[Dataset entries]
::::::::

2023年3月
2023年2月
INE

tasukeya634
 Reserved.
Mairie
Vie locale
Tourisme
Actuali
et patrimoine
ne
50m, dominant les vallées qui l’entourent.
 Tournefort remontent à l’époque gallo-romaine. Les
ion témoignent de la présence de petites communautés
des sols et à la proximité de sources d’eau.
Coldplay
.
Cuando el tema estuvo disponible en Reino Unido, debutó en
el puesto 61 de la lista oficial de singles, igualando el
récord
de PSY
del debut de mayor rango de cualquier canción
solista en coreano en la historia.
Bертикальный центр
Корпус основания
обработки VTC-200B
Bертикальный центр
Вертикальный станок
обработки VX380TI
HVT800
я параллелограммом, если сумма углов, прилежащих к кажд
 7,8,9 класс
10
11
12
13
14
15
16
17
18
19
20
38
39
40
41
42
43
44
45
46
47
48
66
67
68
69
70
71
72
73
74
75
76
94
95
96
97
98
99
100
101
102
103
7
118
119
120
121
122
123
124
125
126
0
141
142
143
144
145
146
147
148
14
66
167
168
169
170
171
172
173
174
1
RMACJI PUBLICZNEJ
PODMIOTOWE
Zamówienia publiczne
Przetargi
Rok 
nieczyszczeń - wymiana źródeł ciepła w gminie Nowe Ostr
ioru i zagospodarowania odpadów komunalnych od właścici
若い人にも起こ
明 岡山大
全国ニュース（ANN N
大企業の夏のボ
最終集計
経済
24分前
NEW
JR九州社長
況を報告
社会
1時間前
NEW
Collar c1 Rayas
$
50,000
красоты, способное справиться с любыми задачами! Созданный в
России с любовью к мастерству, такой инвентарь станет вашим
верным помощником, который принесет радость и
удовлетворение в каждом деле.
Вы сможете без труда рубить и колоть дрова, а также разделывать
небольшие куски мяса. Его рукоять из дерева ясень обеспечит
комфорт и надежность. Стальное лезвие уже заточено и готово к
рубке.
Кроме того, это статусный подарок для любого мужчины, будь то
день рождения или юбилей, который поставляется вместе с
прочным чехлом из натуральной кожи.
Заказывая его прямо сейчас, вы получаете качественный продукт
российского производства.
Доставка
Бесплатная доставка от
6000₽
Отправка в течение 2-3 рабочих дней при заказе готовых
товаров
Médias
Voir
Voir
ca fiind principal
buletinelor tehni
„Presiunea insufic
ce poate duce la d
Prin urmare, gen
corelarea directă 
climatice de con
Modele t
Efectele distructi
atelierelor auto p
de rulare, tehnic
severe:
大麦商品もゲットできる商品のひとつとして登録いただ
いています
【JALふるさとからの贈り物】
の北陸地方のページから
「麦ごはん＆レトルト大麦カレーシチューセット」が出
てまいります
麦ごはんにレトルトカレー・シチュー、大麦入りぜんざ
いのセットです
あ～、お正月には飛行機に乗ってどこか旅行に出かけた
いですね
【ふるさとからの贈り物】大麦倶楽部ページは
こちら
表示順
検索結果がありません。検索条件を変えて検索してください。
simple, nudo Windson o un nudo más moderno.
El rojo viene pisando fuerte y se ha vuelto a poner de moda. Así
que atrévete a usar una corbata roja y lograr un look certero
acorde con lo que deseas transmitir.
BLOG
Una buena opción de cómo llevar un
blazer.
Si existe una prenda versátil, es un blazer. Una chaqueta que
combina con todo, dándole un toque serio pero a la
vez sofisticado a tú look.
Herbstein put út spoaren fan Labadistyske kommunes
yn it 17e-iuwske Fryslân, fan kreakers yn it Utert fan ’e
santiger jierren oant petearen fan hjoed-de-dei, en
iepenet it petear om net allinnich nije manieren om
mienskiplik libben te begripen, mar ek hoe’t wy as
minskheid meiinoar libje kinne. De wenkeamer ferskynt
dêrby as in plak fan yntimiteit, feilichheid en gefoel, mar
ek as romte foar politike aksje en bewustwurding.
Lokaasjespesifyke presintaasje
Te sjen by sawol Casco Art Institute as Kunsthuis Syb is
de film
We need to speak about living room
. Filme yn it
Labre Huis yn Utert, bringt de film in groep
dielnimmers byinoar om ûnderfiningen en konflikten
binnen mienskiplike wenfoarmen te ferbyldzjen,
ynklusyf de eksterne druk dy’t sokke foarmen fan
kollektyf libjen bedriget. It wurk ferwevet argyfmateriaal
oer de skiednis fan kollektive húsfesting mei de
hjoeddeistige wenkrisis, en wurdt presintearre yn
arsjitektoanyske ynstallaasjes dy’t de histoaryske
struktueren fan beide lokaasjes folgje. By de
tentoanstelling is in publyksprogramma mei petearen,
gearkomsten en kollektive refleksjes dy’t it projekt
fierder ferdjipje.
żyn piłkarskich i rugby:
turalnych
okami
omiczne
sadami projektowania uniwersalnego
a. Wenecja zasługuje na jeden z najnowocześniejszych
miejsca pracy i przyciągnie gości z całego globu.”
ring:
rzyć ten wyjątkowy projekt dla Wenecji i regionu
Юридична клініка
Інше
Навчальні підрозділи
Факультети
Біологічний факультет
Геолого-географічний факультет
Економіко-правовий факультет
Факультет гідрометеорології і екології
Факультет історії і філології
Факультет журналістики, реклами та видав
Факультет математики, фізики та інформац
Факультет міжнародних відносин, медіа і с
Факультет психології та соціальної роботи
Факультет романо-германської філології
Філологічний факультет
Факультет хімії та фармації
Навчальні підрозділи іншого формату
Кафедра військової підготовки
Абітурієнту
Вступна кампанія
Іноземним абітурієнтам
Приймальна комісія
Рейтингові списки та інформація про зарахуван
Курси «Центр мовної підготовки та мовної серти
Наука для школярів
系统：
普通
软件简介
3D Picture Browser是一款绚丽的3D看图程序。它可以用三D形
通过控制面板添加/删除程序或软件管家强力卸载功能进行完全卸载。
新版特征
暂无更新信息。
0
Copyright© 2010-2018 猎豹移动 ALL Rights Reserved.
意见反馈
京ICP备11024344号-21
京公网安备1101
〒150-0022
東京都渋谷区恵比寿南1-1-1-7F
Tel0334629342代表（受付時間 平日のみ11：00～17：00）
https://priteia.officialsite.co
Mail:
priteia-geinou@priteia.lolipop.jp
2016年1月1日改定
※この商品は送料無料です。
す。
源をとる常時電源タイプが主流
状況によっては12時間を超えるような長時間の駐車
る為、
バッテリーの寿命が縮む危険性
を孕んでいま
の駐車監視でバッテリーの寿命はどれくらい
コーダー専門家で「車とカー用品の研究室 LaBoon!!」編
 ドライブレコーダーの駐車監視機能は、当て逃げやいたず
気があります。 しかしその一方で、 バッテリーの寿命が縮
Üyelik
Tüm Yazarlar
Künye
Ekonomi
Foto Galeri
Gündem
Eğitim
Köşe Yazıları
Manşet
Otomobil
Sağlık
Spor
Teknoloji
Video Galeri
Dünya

::::::::

(Task details) Copy the data above in its entirety, exactly as given.

(Solution for this problem)
2023年3月
2023年2月
INE

tasukeya634
 Reserved.
Mairie
Vie locale
Tourisme
Actuali
et patrimoine
ne
50m, dominant les vallées qui l’entourent.
 Tournefort remontent à l’époque gallo-romaine. Les
ion témoignent de la présence de petites communautés
des sols et à la proximité de sources d’eau.
Coldplay
.
Cuando el tema estuvo disponible en Reino Unido, debutó en
el puesto 61 de la lista oficial de singles, igualando el
récord
de PSY
del debut de mayor rango de cualquier canción
solista en coreano en la historia.
Bертикальный центр
Корпус основания
обработки VTC-200B
Bертикальный центр
Вертикальный станок
обработки VX380TI
HVT800
я параллелограммом, если сумма углов, прилежащих к кажд
 7,8,9 класс
10
11
12
13
14
15
16
17
18
19
20
38
39
40
41
42
43
44
45
46
47
48
66
67
68
69
70
71
72
73
74
75
76
94
95
96
97
98
99
100
101
102
103
7
118
119
120
121
122
123
124
125
126
0
141
142
143
144
145
146
147
148
14
66
167
168
169
170
171
172
173
174
1
RMACJI PUBLICZNEJ
PODMIOTOWE
Zamówienia publiczne
Przetargi
Rok 
nieczyszczeń - wymiana źródeł ciepła w gminie Nowe Ostr
ioru i zagospodarowania odpadów komunalnych od właścici
若い人にも起こ
明 岡山大
全国ニュース（ANN N
大企業の夏のボ
最終集計
経済
24分前
NEW
JR九州社長
況を報告
社会
1時間前
NEW
Collar c1 Rayas
$
50,000
красоты, способное справиться с любыми задачами! Созданный в
России с любовью к мастерству, такой инвентарь станет вашим
верным помощником, который принесет радость и
удовлетворение в каждом деле.
Вы сможете без труда рубить и колоть дрова, а также разделывать
небольшие куски мяса. Его рукоять из дерева ясень обеспечит
комфорт и надежность. Стальное лезвие уже заточено и готово к
рубке.
Кроме того, это статусный подарок для любого мужчины, будь то
день рождения или юбилей, который поставляется вместе с
прочным чехлом из натуральной кожи.
Заказывая его прямо сейчас, вы получаете качественный продукт
российского производства.
Доставка
Бесплатная доставка от
6000₽
Отправка в течение 2-3 рабочих дней при заказе готовых
товаров
Médias
Voir
Voir
ca fiind principal
buletinelor tehni
„Presiunea insufic
ce poate duce la d
Prin urmare, gen
corelarea directă 
climatice de con
Modele t
Efectele distructi
atelierelor auto p
de rulare, tehnic
severe:
大麦商品もゲットできる商品のひとつとして登録いただ
いています
【JALふるさとからの贈り物】
の北陸地方のページから
「麦ごはん＆レトルト大麦カレーシチューセット」が出
てまいります
麦ごはんにレトルトカレー・シチュー、大麦入りぜんざ
いのセットです
あ～、お正月には飛行機に乗ってどこか旅行に出かけた
いですね
【ふるさとからの贈り物】大麦倶楽部ページは
こちら
表示順
検索結果がありません。検索条件を変えて検索してください。
simple, nudo Windson o un nudo más moderno.
El rojo viene pisando fuerte y se ha vuelto a poner de moda. Así
que atrévete a usar una corbata roja y lograr un look certero
acorde con lo que deseas transmitir.
BLOG
Una buena opción de cómo llevar un
blazer.
Si existe una prenda versátil, es un blazer. Una chaqueta que
combina con todo, dándole un toque serio pero a la
vez sofisticado a tú look.
Herbstein put út spoaren fan Labadistyske kommunes
yn it 17e-iuwske Fryslân, fan kreakers yn it Utert fan ’e
santiger jierren oant petearen fan hjoed-de-dei, en
iepenet it petear om net allinnich nije manieren om
mienskiplik libben te begripen, mar ek hoe’t wy as
minskheid meiinoar libje kinne. De wenkeamer ferskynt
dêrby as in plak fan yntimiteit, feilichheid en gefoel, mar
ek as romte foar politike aksje en bewustwurding.
Lokaasjespesifyke presintaasje
Te sjen by sawol Casco Art Institute as Kunsthuis Syb is
de film
We need to speak about living room
. Filme yn it
Labre Huis yn Utert, bringt de film in groep
dielnimmers byinoar om ûnderfiningen en konflikten
binnen mienskiplike wenfoarmen te ferbyldzjen,
ynklusyf de eksterne druk dy’t sokke foarmen fan
kollektyf libjen bedriget. It wurk ferwevet argyfmateriaal
oer de skiednis fan kollektive húsfesting mei de
hjoeddeistige wenkrisis, en wurdt presintearre yn
arsjitektoanyske ynstallaasjes dy’t de histoaryske
struktueren fan beide lokaasjes folgje. By de
tentoanstelling is in publyksprogramma mei petearen,
gearkomsten en kollektive refleksjes dy’t it projekt
fierder ferdjipje.
żyn piłkarskich i rugby:
turalnych
okami
omiczne
sadami projektowania uniwersalnego
a. Wenecja zasługuje na jeden z najnowocześniejszych
miejsca pracy i przyciągnie gości z całego globu.”
ring:
rzyć ten wyjątkowy projekt dla Wenecji i regionu
Юридична клініка
Інше
Навчальні підрозділи
Факультети
Біологічний факультет
Геолого-географічний факультет
Економіко-правовий факультет
Факультет гідрометеорології і екології
Факультет історії і філології
Факультет журналістики, реклами та видав
Факультет математики, фізики та інформац
Факультет міжнародних відносин, медіа і с
Факультет психології та соціальної роботи
Факультет романо-германської філології
Філологічний факультет
Факультет хімії та фармації
Навчальні підрозділи іншого формату
Кафедра військової підготовки
Абітурієнту
Вступна кампанія
Іноземним абітурієнтам
Приймальна комісія
Рейтингові списки та інформація про зарахуван
Курси «Центр мовної підготовки та мовної серти
Наука для школярів
系统：
普通
软件简介
3D Picture Browser是一款绚丽的3D看图程序。它可以用三D形
通过控制面板添加/删除程序或软件管家强力卸载功能进行完全卸载。
新版特征
暂无更新信息。
0
Copyright© 2010-2018 猎豹移动 ALL Rights Reserved.
意见反馈
京ICP备11024344号-21
京公网安备1101
〒150-0022
東京都渋谷区恵比寿南1-1-1-7F
Tel0334629342代表（受付時間 平日のみ11：00～17：00）
https://priteia.officialsite.co
Mail:
priteia-geinou@priteia.lolipop.jp
2016年1月1日改定
※この商品は送料無料です。
す。
源をとる常時電源タイプが主流
状況によっては12時間を超えるような長時間の駐車
る為、
バッテリーの寿命が縮む危険性
を孕んでいま
の駐車監視でバッテリーの寿命はどれくらい
コーダー専門家で「車とカー用品の研究室 LaBoon!!」編
 ドライブレコーダーの駐車監視機能は、当て逃げやいたず
気があります。 しかしその一方で、 バッテリーの寿命が縮
Üyelik
Tüm Yazarlar
Künye
Ekonomi
Foto Galeri
Gündem
Eğitim
Köşe Yazıları
Manşet
Otomobil
Sağlık
Spor
Teknoloji
Video Galeri
Dünya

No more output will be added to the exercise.